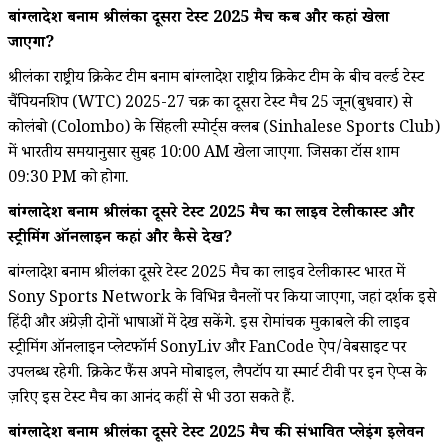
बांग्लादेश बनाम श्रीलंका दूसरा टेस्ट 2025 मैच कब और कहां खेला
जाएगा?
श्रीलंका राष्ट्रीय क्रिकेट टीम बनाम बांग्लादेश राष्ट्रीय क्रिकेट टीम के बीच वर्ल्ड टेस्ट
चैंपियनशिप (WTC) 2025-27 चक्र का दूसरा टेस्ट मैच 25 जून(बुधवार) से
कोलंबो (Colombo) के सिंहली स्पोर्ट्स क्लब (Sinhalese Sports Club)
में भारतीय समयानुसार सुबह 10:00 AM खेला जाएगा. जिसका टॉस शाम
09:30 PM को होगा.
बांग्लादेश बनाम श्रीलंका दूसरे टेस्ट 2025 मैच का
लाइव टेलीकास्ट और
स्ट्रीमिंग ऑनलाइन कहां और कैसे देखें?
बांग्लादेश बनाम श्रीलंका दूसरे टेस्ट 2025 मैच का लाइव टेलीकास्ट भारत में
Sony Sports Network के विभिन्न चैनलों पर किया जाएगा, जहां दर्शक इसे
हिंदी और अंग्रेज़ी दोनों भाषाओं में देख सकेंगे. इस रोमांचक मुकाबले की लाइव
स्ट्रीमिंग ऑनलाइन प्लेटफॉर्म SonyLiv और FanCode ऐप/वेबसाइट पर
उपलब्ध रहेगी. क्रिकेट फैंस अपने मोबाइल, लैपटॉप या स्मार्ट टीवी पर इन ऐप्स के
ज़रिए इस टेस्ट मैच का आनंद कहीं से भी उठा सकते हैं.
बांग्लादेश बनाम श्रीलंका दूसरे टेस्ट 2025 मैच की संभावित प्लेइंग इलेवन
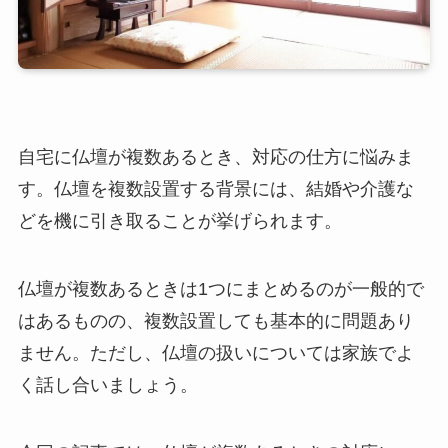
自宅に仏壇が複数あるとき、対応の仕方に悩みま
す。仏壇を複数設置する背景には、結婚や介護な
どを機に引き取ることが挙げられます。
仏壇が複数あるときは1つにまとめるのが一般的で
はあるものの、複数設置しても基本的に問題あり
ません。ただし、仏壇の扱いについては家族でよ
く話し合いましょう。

══════

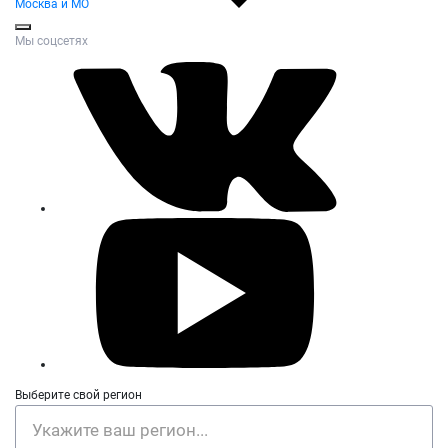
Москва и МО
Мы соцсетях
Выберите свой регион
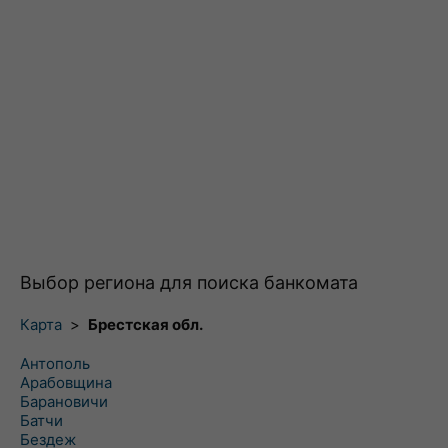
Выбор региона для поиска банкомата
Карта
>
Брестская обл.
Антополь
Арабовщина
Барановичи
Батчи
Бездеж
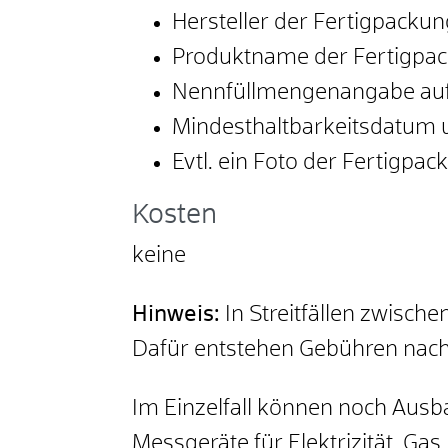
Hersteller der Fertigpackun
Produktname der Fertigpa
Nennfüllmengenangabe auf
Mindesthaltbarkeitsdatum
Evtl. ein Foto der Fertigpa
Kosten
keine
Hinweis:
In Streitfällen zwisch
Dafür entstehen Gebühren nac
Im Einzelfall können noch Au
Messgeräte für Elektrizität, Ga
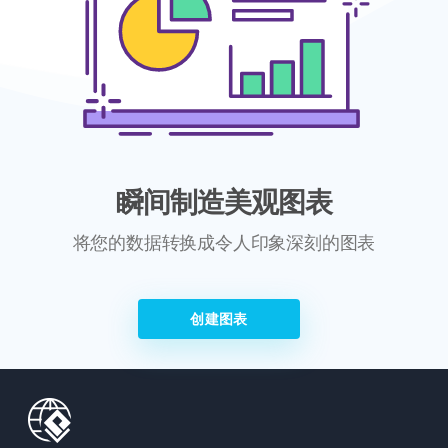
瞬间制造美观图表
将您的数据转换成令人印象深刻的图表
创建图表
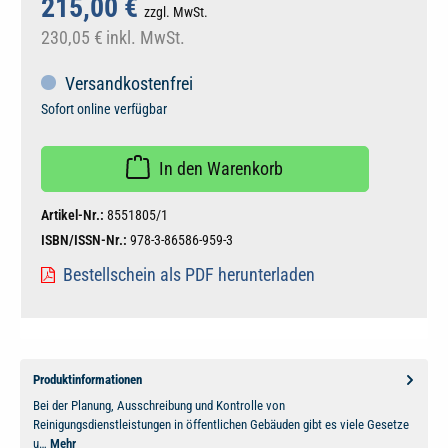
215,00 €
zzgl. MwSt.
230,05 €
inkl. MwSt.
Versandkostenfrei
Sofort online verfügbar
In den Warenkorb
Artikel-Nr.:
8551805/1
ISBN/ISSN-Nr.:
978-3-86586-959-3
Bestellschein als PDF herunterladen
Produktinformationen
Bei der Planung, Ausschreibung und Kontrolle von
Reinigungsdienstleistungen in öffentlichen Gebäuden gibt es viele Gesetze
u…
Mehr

══════

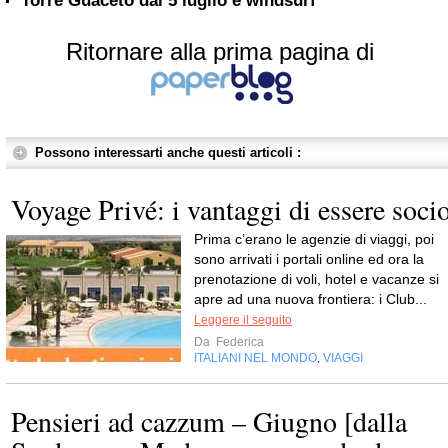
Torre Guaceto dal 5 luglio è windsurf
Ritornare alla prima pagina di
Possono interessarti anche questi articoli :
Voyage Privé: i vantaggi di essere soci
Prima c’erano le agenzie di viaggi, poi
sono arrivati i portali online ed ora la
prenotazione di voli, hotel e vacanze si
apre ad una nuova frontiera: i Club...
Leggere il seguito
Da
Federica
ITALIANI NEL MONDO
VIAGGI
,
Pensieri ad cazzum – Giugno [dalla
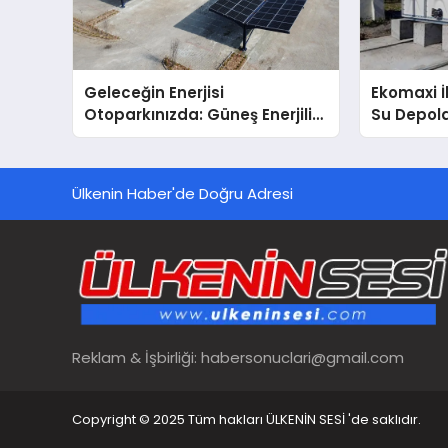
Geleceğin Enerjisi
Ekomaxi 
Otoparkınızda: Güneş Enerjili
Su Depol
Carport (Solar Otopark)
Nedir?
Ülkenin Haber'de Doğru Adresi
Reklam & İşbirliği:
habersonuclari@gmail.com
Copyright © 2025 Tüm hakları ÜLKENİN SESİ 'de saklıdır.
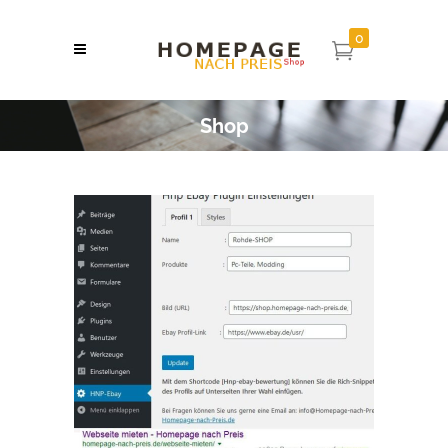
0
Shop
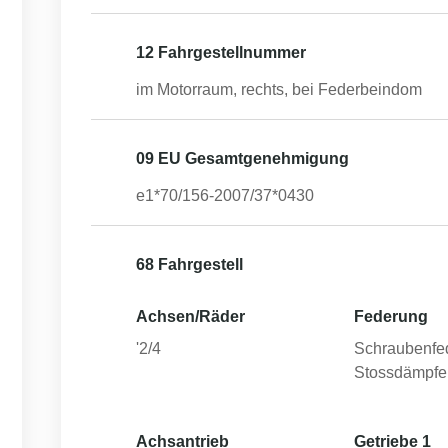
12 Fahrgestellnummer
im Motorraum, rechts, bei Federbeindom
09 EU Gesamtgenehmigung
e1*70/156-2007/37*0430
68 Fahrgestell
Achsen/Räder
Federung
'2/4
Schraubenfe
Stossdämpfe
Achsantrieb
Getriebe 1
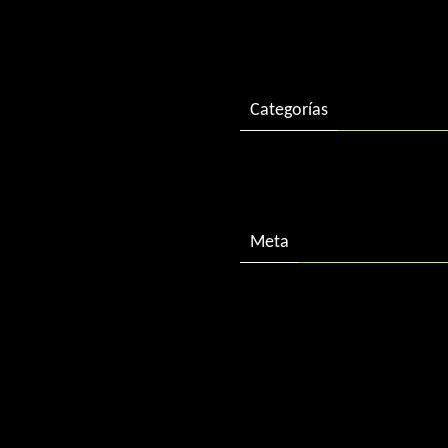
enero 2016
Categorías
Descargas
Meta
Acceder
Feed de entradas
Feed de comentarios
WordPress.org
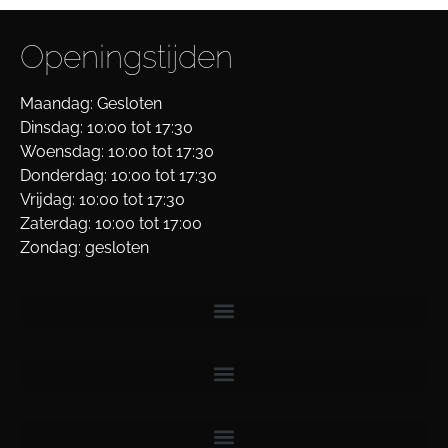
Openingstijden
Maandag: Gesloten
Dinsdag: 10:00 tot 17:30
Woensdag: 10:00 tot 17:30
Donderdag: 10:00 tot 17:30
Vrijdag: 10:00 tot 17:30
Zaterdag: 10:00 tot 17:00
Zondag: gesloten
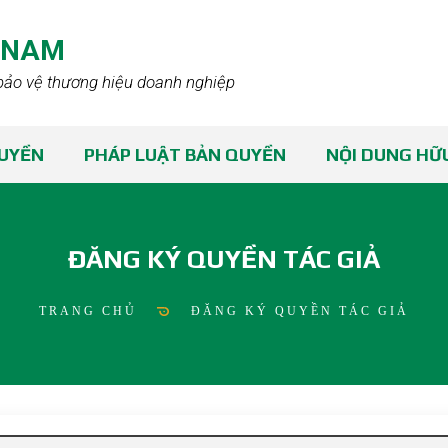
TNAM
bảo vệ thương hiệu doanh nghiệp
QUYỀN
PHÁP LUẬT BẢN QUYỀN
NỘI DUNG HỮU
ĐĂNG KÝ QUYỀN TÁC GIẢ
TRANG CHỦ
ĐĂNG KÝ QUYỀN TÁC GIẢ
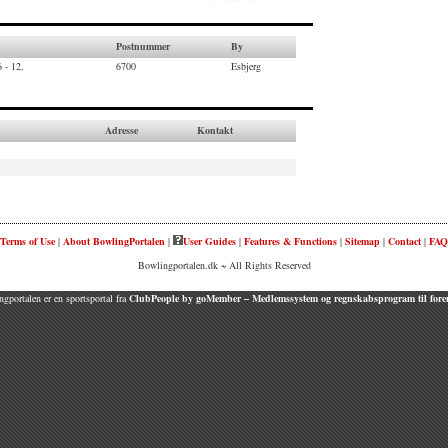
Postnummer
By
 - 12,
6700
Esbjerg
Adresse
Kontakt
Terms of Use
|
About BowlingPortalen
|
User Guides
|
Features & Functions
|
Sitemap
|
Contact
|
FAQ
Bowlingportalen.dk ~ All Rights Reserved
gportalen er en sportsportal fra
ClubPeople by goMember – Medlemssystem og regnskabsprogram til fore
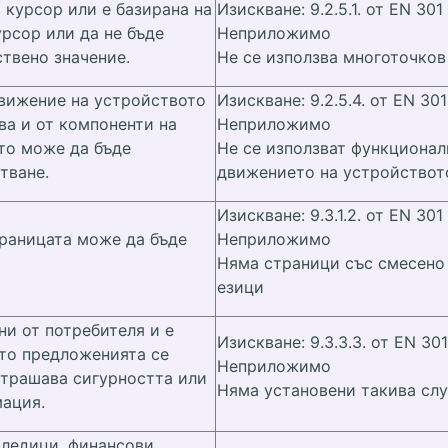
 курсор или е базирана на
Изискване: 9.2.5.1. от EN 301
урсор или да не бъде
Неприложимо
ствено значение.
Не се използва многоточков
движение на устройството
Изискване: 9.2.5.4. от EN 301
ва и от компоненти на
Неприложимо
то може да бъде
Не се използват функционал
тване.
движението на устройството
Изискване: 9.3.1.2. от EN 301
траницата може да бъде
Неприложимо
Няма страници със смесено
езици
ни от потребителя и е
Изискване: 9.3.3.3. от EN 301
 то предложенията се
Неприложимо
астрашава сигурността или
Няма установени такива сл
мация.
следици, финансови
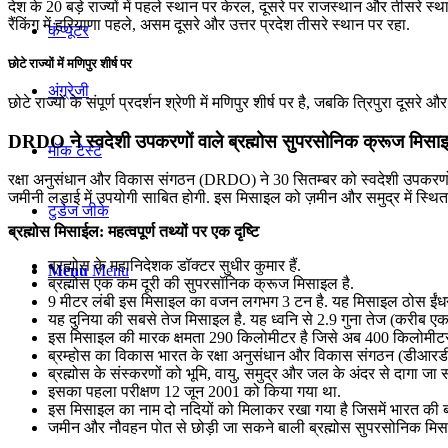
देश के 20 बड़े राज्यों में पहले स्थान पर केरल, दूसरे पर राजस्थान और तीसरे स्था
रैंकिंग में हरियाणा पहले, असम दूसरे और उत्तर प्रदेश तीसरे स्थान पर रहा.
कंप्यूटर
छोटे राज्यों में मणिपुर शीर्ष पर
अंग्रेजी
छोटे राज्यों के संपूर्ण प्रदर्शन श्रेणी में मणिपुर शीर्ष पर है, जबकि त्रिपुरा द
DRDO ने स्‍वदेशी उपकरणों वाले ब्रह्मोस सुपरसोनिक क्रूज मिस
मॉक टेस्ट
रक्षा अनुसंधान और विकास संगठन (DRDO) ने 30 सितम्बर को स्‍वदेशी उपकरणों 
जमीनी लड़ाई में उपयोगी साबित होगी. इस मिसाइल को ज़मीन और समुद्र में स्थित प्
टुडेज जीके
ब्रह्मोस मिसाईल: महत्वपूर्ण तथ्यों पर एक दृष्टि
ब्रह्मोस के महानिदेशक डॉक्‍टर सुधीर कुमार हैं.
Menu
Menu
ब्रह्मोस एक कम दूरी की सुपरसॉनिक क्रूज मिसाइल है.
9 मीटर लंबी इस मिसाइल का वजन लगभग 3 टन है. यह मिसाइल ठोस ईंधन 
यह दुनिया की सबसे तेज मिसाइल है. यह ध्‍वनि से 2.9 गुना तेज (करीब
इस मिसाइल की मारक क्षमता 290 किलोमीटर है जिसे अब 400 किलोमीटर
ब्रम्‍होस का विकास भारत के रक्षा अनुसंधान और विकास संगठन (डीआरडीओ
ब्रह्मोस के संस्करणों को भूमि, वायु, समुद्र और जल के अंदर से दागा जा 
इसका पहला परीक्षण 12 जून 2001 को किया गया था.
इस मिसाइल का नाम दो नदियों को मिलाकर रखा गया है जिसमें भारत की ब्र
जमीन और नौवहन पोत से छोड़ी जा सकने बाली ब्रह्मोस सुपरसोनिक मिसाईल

══════

_DIRECTIONS_
From the material above, gather all lines that include the string "Feed" and copy them.

_RESPONSE TO THE TASK_
Feed de entradas
Feed de comentarios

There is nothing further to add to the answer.